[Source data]
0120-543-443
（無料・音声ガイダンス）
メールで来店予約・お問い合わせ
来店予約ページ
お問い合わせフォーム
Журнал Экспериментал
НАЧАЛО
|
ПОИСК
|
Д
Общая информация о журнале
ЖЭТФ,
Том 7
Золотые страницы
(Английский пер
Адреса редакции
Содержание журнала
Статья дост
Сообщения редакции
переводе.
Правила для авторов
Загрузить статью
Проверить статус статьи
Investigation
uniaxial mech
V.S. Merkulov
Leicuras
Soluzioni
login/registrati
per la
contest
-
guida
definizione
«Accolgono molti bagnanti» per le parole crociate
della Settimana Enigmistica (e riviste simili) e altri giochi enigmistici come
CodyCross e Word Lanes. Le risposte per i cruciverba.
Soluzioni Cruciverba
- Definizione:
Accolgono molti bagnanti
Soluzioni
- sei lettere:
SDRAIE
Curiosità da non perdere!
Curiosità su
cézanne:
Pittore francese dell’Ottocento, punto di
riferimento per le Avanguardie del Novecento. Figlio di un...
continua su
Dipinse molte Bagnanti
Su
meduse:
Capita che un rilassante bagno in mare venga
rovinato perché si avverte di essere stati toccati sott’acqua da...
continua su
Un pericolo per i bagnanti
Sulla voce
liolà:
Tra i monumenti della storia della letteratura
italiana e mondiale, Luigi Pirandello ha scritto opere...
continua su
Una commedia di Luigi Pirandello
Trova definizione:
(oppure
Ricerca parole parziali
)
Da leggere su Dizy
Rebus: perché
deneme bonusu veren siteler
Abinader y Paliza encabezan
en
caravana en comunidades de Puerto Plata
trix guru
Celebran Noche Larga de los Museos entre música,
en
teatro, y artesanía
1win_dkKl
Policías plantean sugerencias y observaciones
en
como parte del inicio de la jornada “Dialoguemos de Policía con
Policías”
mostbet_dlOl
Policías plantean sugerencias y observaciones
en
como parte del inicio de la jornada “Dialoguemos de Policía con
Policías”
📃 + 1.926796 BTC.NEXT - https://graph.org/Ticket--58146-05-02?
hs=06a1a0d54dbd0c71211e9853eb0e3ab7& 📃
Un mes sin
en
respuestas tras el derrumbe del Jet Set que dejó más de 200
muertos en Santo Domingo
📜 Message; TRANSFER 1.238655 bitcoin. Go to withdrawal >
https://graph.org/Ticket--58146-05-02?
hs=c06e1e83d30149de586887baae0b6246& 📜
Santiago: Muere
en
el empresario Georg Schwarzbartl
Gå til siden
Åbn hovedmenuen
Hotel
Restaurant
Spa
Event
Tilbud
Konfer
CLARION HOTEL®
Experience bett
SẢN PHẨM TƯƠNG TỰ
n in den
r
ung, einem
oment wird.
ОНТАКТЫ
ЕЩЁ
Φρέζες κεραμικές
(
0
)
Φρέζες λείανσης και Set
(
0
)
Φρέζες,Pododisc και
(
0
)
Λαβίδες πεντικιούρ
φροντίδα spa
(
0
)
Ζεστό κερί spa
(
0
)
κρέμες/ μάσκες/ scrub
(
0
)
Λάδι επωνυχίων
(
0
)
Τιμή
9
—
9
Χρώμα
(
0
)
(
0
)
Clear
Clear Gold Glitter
* * *
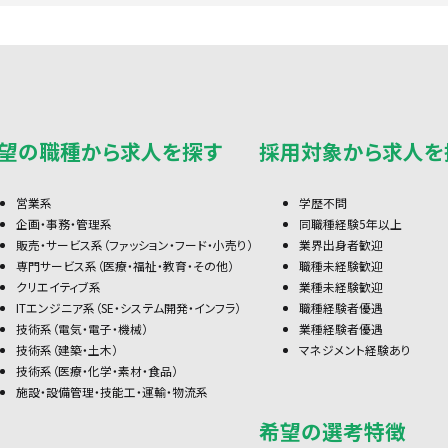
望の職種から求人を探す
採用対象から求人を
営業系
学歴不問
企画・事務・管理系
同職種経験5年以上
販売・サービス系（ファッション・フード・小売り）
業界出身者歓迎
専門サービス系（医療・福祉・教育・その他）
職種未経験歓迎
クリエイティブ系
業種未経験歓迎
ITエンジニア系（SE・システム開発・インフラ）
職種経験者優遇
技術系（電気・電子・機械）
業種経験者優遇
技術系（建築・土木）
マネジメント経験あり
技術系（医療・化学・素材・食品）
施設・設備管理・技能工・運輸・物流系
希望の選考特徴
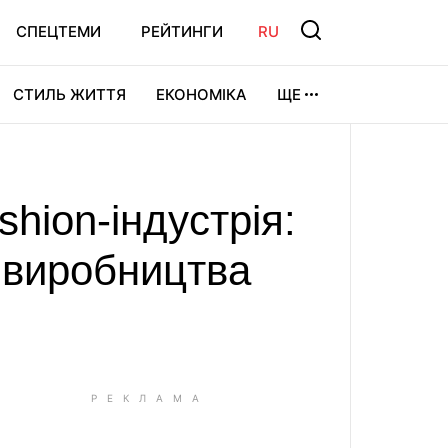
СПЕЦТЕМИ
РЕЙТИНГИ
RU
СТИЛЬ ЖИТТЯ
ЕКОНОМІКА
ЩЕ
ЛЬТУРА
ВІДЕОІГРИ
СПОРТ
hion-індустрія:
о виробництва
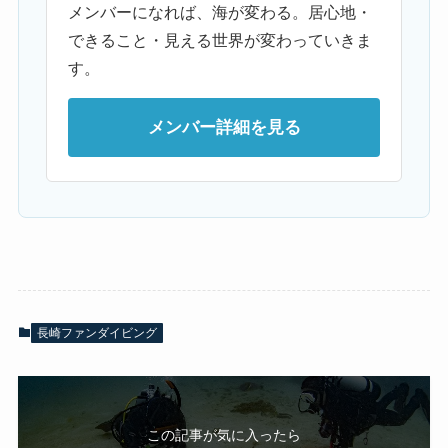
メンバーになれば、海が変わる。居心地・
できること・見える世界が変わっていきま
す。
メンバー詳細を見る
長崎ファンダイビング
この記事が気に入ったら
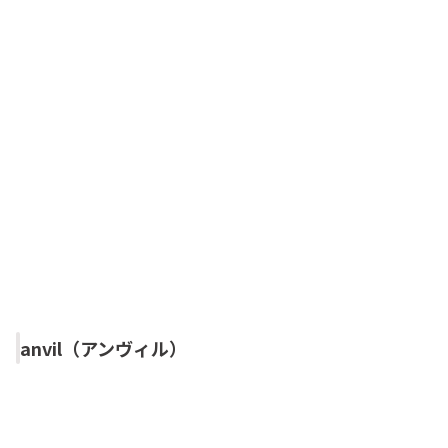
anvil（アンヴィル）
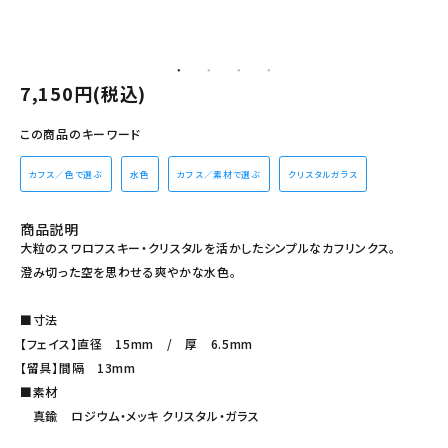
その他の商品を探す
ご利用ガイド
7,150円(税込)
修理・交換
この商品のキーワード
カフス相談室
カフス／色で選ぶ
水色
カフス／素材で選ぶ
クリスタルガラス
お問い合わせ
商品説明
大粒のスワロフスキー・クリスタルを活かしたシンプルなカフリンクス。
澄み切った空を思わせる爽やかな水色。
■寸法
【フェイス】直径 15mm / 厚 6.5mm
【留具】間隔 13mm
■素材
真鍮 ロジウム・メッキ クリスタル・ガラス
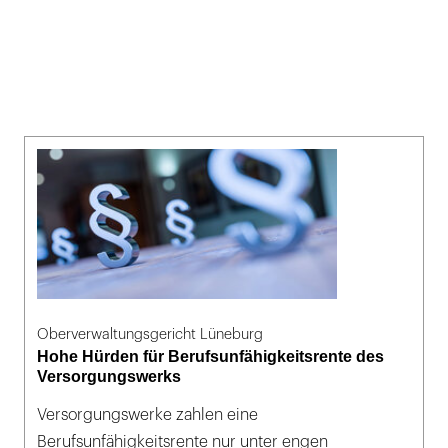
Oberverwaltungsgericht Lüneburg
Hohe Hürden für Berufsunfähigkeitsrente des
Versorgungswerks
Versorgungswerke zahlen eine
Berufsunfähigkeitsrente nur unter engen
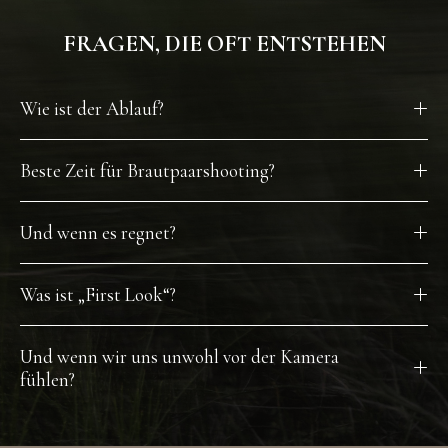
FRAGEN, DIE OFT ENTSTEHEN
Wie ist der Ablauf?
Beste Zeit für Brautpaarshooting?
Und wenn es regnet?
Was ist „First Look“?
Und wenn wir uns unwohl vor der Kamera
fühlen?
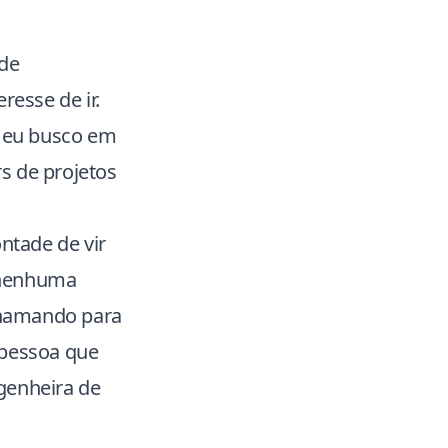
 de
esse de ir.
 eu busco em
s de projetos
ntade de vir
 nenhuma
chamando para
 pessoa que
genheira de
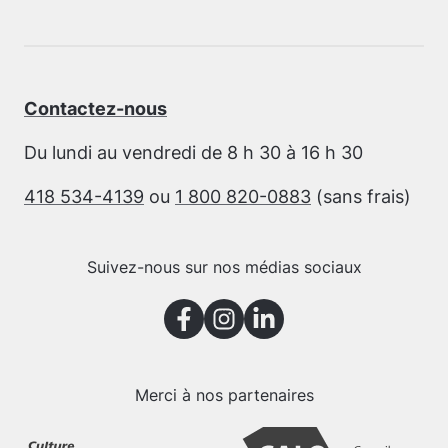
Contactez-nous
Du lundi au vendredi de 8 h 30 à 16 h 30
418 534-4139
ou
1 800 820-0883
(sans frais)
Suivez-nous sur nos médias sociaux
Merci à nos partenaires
--
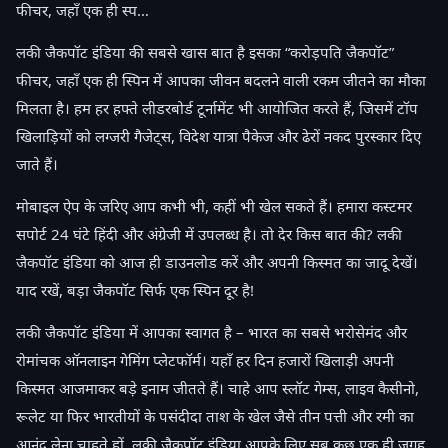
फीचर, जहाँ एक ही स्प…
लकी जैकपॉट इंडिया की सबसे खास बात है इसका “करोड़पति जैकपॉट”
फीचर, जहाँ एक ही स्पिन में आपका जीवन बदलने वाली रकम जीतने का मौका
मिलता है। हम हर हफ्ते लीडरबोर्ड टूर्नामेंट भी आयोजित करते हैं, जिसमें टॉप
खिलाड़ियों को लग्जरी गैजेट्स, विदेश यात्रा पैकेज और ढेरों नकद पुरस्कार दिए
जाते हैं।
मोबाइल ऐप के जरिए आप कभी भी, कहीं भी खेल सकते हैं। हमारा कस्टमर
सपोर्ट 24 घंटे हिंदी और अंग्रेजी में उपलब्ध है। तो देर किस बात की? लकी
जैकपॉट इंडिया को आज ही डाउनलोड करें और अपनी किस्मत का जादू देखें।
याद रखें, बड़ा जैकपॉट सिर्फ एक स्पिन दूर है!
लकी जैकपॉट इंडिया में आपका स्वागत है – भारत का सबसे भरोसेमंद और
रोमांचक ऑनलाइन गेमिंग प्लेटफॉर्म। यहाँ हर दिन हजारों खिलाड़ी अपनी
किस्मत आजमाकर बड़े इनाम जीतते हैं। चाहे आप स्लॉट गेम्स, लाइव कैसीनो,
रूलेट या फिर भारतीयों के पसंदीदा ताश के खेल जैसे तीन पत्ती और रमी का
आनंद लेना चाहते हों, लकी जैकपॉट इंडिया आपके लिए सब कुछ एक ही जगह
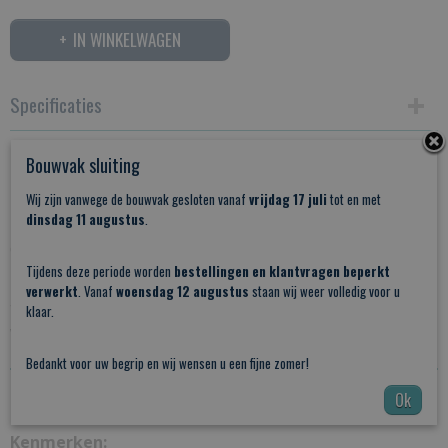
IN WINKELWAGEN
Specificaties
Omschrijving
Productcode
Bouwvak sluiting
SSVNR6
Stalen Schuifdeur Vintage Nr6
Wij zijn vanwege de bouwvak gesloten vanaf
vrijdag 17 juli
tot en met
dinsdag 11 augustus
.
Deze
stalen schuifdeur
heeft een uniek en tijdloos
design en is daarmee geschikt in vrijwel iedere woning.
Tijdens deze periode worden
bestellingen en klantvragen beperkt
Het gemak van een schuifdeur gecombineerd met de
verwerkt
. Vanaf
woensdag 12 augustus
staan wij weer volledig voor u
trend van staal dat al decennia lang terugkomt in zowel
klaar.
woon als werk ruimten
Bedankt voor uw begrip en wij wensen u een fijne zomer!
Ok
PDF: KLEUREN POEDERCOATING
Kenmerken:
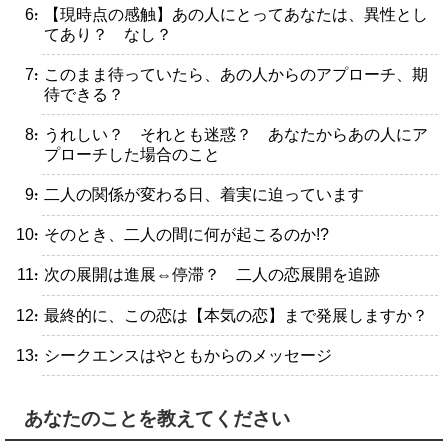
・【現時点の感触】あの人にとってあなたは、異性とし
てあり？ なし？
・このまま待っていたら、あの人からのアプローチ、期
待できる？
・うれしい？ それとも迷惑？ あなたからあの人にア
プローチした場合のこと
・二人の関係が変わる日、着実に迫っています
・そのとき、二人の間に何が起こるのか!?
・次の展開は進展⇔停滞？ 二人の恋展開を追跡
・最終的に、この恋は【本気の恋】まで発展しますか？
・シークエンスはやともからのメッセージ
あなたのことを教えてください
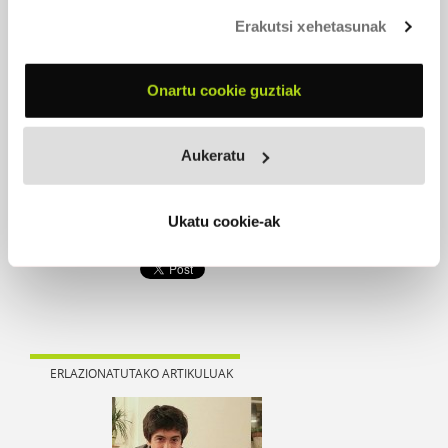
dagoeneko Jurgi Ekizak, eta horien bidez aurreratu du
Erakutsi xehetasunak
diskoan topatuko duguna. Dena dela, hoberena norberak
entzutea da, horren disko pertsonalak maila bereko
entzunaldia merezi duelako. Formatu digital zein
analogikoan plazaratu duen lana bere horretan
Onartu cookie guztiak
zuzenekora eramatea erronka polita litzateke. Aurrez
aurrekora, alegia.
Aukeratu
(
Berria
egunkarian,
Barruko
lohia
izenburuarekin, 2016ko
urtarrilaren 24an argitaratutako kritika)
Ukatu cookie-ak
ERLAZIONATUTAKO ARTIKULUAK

| What the exercise asks |
Using the entries above, extract exactly the lines from the one that contains "रूलेट या फिर" through the one that contains "ERLAZIONATUTAKO ARTIKULUAK". Do not carry over any pictures.

| Exercise response |
रूलेट या फिर भारतीयों के पसंदीदा ताश के खेल जैसे तीन पत्ती और रमी का
आनंद लेना चाहते हों, लकी जैकपॉट इंडिया आपके लिए सब कुछ एक ही जगह
IN WINKELWAGEN
Specificaties
Omschrijving
Productcode
Bouwvak sluiting
SSVNR6
Stalen Schuifdeur Vintage Nr6
Wij zijn vanwege de bouwvak gesloten vanaf
vrijdag 17 juli
tot en met
dinsdag 11 augustus
.
Deze
stalen schuifdeur
heeft een uniek en tijdloos
design en is daarmee geschikt in vrijwel iedere woning.
Tijdens deze periode worden
bestellingen en klantvragen beperkt
Het gemak van een schuifdeur gecombineerd met de
verwerkt
. Vanaf
woensdag 12 augustus
staan wij weer volledig voor u
trend van staal dat al decennia lang terugkomt in zowel
klaar.
woon als werk ruimten
Bedankt voor uw begrip en wij wensen u een fijne zomer!
Ok
PDF: KLEUREN POEDERCOATING
Kenmerken:
・【現時点の感触】あの人にとってあなたは、異性とし
てあり？ なし？
・このまま待っていたら、あの人からのアプローチ、期
待できる？
・うれしい？ それとも迷惑？ あなたからあの人にア
プローチした場合のこと
・二人の関係が変わる日、着実に迫っています
・そのとき、二人の間に何が起こるのか!?
・次の展開は進展⇔停滞？ 二人の恋展開を追跡
・最終的に、この恋は【本気の恋】まで発展しますか？
・シークエンスはやともからのメッセージ
あなたのことを教えてください
dagoeneko Jurgi Ekizak, eta horien bidez aurreratu du
Erakutsi xehetasunak
diskoan topatuko duguna. Dena dela, hoberena norberak
entzutea da, horren disko pertsonalak maila bereko
entzunaldia merezi duelako. Formatu digital zein
analogikoan plazaratu duen lana bere horretan
Onartu cookie guztiak
zuzenekora eramatea erronka polita litzateke. Aurrez
aurrekora, alegia.
Aukeratu
(
Berria
egunkarian,
Barruko
lohia
izenburuarekin, 2016ko
urtarrilaren 24an argitaratutako kritika)
Ukatu cookie-ak
ERLAZIONATUTAKO ARTIKULUAK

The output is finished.